* Assigned task:
Return verbatim all lines from the first one in the records to the line with "(एमएसटी) और प्लेटफॉर्म", both ends kept.

* Material to process:
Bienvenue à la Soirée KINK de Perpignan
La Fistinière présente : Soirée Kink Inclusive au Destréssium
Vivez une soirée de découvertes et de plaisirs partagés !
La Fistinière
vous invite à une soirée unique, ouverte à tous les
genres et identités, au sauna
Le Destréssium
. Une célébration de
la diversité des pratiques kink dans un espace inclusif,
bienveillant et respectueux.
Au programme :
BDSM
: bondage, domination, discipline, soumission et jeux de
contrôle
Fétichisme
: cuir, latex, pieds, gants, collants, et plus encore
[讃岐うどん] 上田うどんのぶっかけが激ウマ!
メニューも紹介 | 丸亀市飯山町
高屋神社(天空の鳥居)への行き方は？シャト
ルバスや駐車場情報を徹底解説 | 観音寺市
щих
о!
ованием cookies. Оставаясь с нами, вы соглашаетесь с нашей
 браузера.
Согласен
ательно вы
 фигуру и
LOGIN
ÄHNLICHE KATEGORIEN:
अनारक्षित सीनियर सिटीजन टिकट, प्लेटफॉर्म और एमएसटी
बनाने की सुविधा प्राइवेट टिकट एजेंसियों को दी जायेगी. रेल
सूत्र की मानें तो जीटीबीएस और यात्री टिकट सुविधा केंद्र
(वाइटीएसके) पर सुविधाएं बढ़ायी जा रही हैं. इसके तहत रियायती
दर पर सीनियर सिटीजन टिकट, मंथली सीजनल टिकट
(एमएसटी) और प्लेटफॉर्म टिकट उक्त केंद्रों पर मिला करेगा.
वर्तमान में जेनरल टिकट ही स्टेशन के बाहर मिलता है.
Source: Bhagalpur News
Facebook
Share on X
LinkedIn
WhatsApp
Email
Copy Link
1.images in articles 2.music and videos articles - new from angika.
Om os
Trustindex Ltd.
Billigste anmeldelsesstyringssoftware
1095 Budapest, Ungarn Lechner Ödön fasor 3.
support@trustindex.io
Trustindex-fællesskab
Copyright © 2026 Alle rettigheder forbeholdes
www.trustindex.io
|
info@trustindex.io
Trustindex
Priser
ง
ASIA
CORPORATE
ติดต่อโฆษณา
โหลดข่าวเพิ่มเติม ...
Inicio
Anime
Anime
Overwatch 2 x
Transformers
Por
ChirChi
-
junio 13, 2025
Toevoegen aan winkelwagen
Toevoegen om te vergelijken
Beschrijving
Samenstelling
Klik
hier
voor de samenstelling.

* Answer space:
Bienvenue à la Soirée KINK de Perpignan
La Fistinière présente : Soirée Kink Inclusive au Destréssium
Vivez une soirée de découvertes et de plaisirs partagés !
La Fistinière
vous invite à une soirée unique, ouverte à tous les
genres et identités, au sauna
Le Destréssium
. Une célébration de
la diversité des pratiques kink dans un espace inclusif,
bienveillant et respectueux.
Au programme :
BDSM
: bondage, domination, discipline, soumission et jeux de
contrôle
Fétichisme
: cuir, latex, pieds, gants, collants, et plus encore
[讃岐うどん] 上田うどんのぶっかけが激ウマ!
メニューも紹介 | 丸亀市飯山町
高屋神社(天空の鳥居)への行き方は？シャト
ルバスや駐車場情報を徹底解説 | 観音寺市
щих
о!
ованием cookies. Оставаясь с нами, вы соглашаетесь с нашей
 браузера.
Согласен
ательно вы
 фигуру и
LOGIN
ÄHNLICHE KATEGORIEN:
अनारक्षित सीनियर सिटीजन टिकट, प्लेटफॉर्म और एमएसटी
बनाने की सुविधा प्राइवेट टिकट एजेंसियों को दी जायेगी. रेल
सूत्र की मानें तो जीटीबीएस और यात्री टिकट सुविधा केंद्र
(वाइटीएसके) पर सुविधाएं बढ़ायी जा रही हैं. इसके तहत रियायती
दर पर सीनियर सिटीजन टिकट, मंथली सीजनल टिकट
(एमएसटी) और प्लेटफॉर्म टिकट उक्त केंद्रों पर मिला करेगा.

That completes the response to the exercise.